PFASは「永遠の化学物質」として知られ、環境や人体に長期間留まる特性があります。しかし、一体どのような経路で我々の身近な環境や体内に入ってくるのでしょうか。
水道水を通じた摂取
PFASは工場の排水などから土壌を汚染します。この汚染された土壌からPFASは地下水や河川水に浸透し、結果的に私たちが飲む水道水にも含まれることになります。多くの地域では水道水の浄化プロセスでこれらの化学物質を除去する技術が導入されていないため、水を通じてPFASを摂取する可能性が高まります。
食品を介した摂取
食品もPFASの摂取経路の一つです。PFASに汚染された土壌で育った農作物を食べることで、間接的にこれらの化学物質を摂取することがあります。また、食品包装や容器に使用されているPFASも、食品との接触を経て人体に取り込まれる可能性が指摘されています。

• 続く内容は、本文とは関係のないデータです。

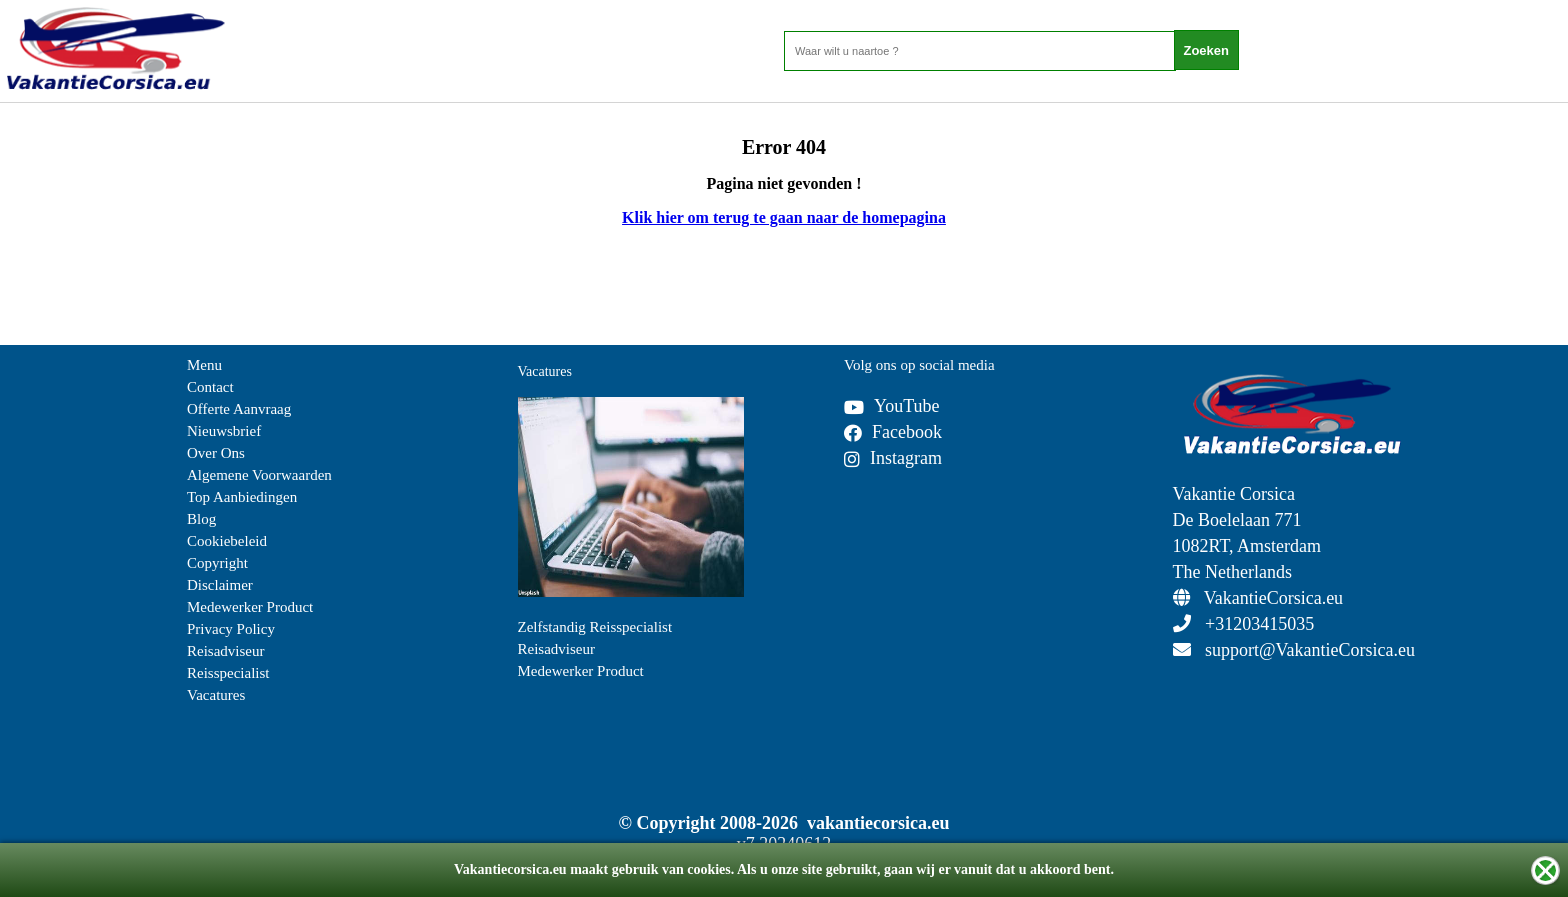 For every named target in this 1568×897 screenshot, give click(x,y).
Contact (210, 387)
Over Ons (216, 453)
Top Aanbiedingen (242, 497)
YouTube (892, 406)
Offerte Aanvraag (239, 409)
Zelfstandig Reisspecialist (595, 627)
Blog (201, 519)
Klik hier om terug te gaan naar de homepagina (784, 217)
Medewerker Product (250, 607)
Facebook (893, 432)
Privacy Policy (231, 629)
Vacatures (216, 695)
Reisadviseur (225, 651)
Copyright (217, 563)
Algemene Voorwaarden (259, 475)
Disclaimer (220, 585)
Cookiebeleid (227, 541)
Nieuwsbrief (224, 431)
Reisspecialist (228, 673)
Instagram (893, 458)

PFASの摂取経路は多岐にわたり、日常生活の中で無意識のうちに摂取してしまう可能性が高いことがわかります。このような背景から、PFASの環境や健康への影響についてのリスクを理解し、適切な対策を講じることが求められます。
PFAS規制の動向
PFASに関する規制動向について、ヨーロッパ連合(EU)と日本での状況に焦点を当てて解説します。
EUでの規制動向
近年、PFASに関する健康リスクが世界的に注目されるようになる中、特にEUでは積極的な規制動向が見られます。EUでは、現在PFAS全般を対象とする新しい規制案が進行中であり、具体的な内容や施行時期などに関する意見を求めて、2023年3月から9月までの期間でパブリックコメントの募集が行われています。この新規制は、2025年中に正式に発行される予定であり、その後、18ヶ月の移行期間を設けることが計画されています。更に、特定の産業や用途に対しては、5年または12年の猶予期間を設ける方針となっていますが、代替物質の存在の有無にかかわらず、一部のPFASは規制の対象となる可能性が指摘されています。
日本における規制状況
日本においてもPFASに関する規制が進められています。すでに2018年から、特定の有機フッ素化合物であるパーフルオロオクタンスルホン酸(PFOS)とパーフルオロオクタン酸(PFOA)の製造や輸入は、一部の例外を除き原則禁止されています。この動きは、国際的な取り組みや市民からの懸念を受け、日本国内でも健康や環境に対するリスクを最小限に抑える方向での対応が進められていることを示しています。
PFASの健康リスクへの対応は、世界的に深刻に捉えられており、規制強化の動きが加速しています。消費者としては、これらの動向を理解し、適切な選択をすることが求められます。一方、産業界としては、代替物質の開発や研究、そして現行の規制に対する適切な対応が不可欠となっています。
まとめ
PFASはその便利な特性から幅広く利用されてきましたが、その健康や環境への影響を真摯に受け止める必要があります。